One object of the present invention is to produce a radar chaff which may be deactivated as a transmitting device by prolonged exposure to sunlight.
Another object of this invention is to provide a radar chaff which will loose its electrical conductivity after a predetermined period of time.
A further object of this invention is to provide a radar chaff whose reflective properties are sensitive to ultraviolet light.
Yet another object of this invention is to provide a process for producing radar chaff whose reflective properties become deactivated after a period of time.
A still further object of this invention is to provide a process for transforming a normally electrical inert material into reflective radar chaff having a limited reflective life.

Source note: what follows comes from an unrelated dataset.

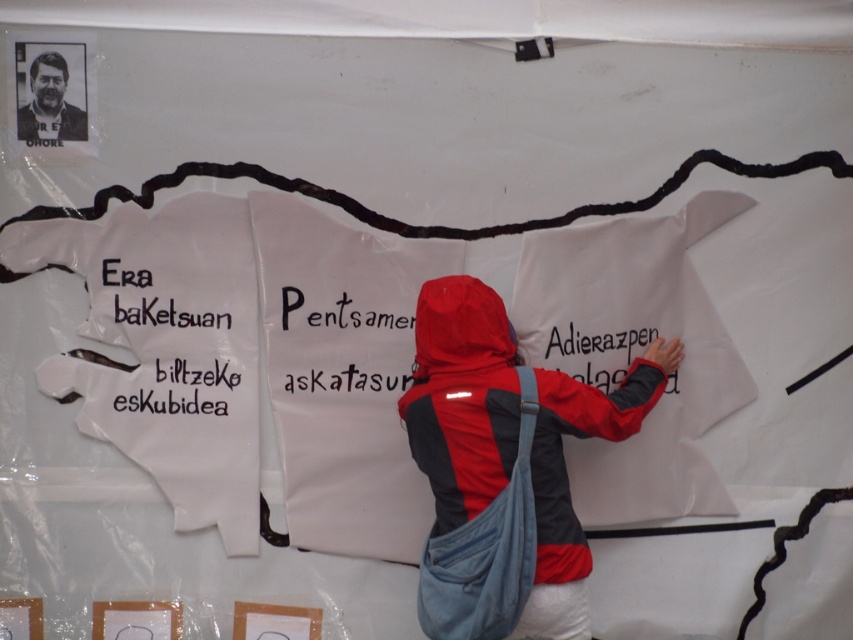 You are trying to locate two specific points on the white surface in the image. The first point is at coordinates point (425,333) and the second is at point (213,387). Which point is closer to the viewer?

Point (425,333) is in front of point (213,387), so it is closer to the viewer.

You are an observer looking at the scene. There is a black paper at left and a matte black jacket at upper left. Which object is positioned more to the right?

The black paper at left is positioned more to the right than the matte black jacket at upper left.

Additional objects, advantages and features of the invention reside in the construction, arrangement and combination of parts involved in the embodiments of the invention as will appear from the following description and accompanying drawings, wherein:
FIG. 1 is a typical filament of radar chaff made in accordance with the invention, and partially broken to show the several layers of material, and
FIG. 2 is a schematic cross section of the various layers of material in a set-up used in making a photoengraving when subjected to a source of ultraviolet light.
Diazo compounds containing halogen atoms such as chlorine will destroy a metallic film; however, they will do so even in the absence of any ultraviolet radiation. The essence of this invention is that diazo compounds containing chlorine will not attack a silicate coating though they will attack metal; while diazo compounds containing fluorine will attack the silicate coating upon exposure to ultraviolet light. Therefore, the invention consists of applying a silicate coating over the metal, followed by a coating of diazo compound (s) containing fluorine and usually also chlorine. The silicate layer protects the metal in the absence of ultraviolet light. After irradiation, the hydrofluoric acid released by the fluorine containing compound destroys the silicate layer, thus allowing the hydrofluoric acid and/or the hydrochloric acid to destroy the metal thus exposed. Hydrofluoric acid will not effectively attack all the metals which may be used in connection with radar chaff; so, a mixture of fluorine and chlorine diazo compounds are often used. Diazo compounds of the other halogens, bromine and iodine, may be used on occasion.
Although the phenomena whereby the fluoride diazo compounds decompose at a controlled rate of time under ultraviolet light to produce nitrogen gas, hydrofluoric acid and an organic compound in a manner permitting varying the time delay of decomposition within certain limits is not fully understood; it is believed that the effects in general are attributable to the rate of decomposition of the fluoride diazo compounds under ultraviolet light allowing these compounds to liberate hydrofluoric acid at a controlled rate. For the purpose of producing a deactivating chaff affecting radar installations this is important, since the rate of disappearance of the chaff from detection by the radar may be controlled, so as to simulate the action of various objects in the sky.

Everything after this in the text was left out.